Added the spokesperson: “The internal network was configured without any rules and as a result worked very poorly. It seemed that every new system administrator ‘built his shed next to the old building.’ At the same time, the network protection was very, very weak.”
That the Daixin Team will no longer be a repeat offender is no cause for celebration. Neither is it a reason to rest easy. On the contrary, this whole incident should sound the alarm and open eyes to what might be an unfortunate reality: That Malaysia’s biggest airline, at least in terms of fleet size and destination, might have the biggest flaws in cybersecurity—it’s a catch-22 situation notwithstanding.
“In this particular case, AirAsia like many other organisations that are hit by a ransomware attack faced a no-win situation. The options on the table were to either ignore the ransom demand and rebuild and restore compromised systems from backups and pray that the threat actor doesn’t leak or sell the organisation’s sensitive data, or pay the ransom to obtain the decryption key from the attackers,” noted Eric Nagel, General Manager at Cybereason, APAC. “AirAsia chose the former which is in line with Cybereason’s view that it does not pay to pay. So, this is a courageous stance by AirAsia. But the fundamental issue still remains.”
That fundamental issue is the gaping chasm in AirAsia’s security posture. And now, it has been exposed.
“Hackers and cybercriminals are not the biggest problems in cybersecurity today. It is actually the gap found between cybersecurity, IT and business entities within an organisation—as is the case with AirAsia and mentioned by the Daixin group itself,” Nagel further pointed out. “The control deficiencies operated by multiple stakeholders (IT, OT, DevOps, Shadow IT), within a complex business environment, have provided opportunities for threat actors to compromise data or create disruptions for business-critical operations.”

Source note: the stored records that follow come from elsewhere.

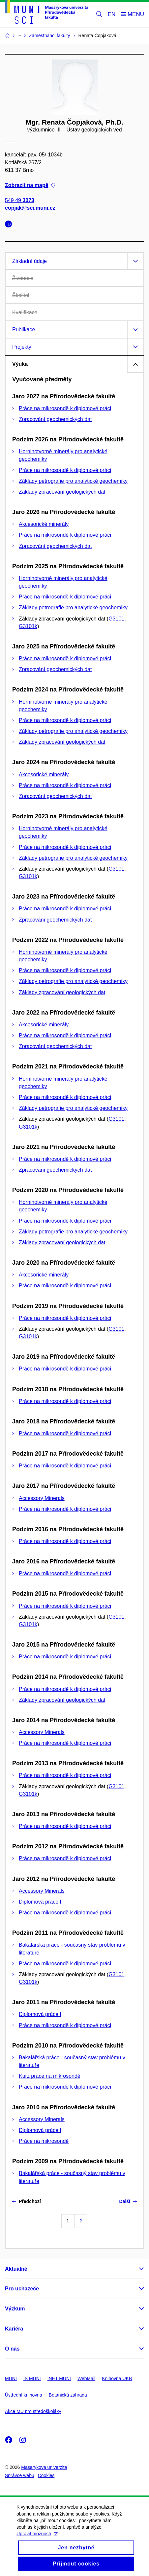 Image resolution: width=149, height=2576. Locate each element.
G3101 (116, 618)
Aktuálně (16, 2269)
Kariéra (14, 2328)
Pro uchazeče (22, 2288)
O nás (12, 2349)
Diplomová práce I (40, 1902)
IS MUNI (32, 2378)
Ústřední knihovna (23, 2395)
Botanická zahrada (68, 2395)
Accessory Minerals (42, 1498)
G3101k (28, 626)
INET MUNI (59, 2378)
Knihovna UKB (117, 2378)
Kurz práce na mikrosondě (49, 2076)
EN (112, 14)
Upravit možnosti (37, 2541)
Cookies (46, 2475)
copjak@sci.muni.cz (30, 208)
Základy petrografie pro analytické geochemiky (73, 481)
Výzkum (15, 2308)
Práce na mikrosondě (44, 2141)
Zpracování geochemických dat (55, 419)
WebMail (86, 2378)
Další (128, 2201)
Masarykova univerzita (44, 2467)
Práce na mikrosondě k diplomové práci (65, 408)
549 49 (19, 200)
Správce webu (19, 2475)
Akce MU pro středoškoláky (33, 2411)
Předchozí (26, 2201)
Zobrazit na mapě (30, 185)
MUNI (11, 2378)
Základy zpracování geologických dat (62, 492)
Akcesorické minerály (44, 524)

The proverbial rot is now in the wood, and it is up to AirAsia to take ownership of this mess—for its sake and for that of its passengers and staff. Put simply, the airline needs to fix its security flaws, and it needs to do so at the soonest possible opportunity.
It might be that AirAsia is working on those gaps right about now but are these efforts even enough? Will the company actually address these flaws adequately given how that might prove daunting?
“AirAsia will still need to deal with the fallout of leaked customer and staff data. A review of their technology stack and cyber capabilities and upskilled human capital is the only way to significantly improve their security posture,” said Nagel. “Otherwise, we will be seeing them in the news again. The cost of these hits is far greater than the cost of efficient and effective cyber solutions readily available in the market.”
This is where the “kicking a man while he’s down” analogy comes into play. AirAsia is reeling from a ransomware attack and its reputation has been smeared. Some compassion is warranted, sure, but it does not mean the airline should be treated with kid gloves. The government and stakeholders need to come down hard on AirAsia and sanction it to the full extent of the law. Next, it needs to make sure the airline is doing its part—now and every day from this point forward.
That is the best course of action. That is the only way.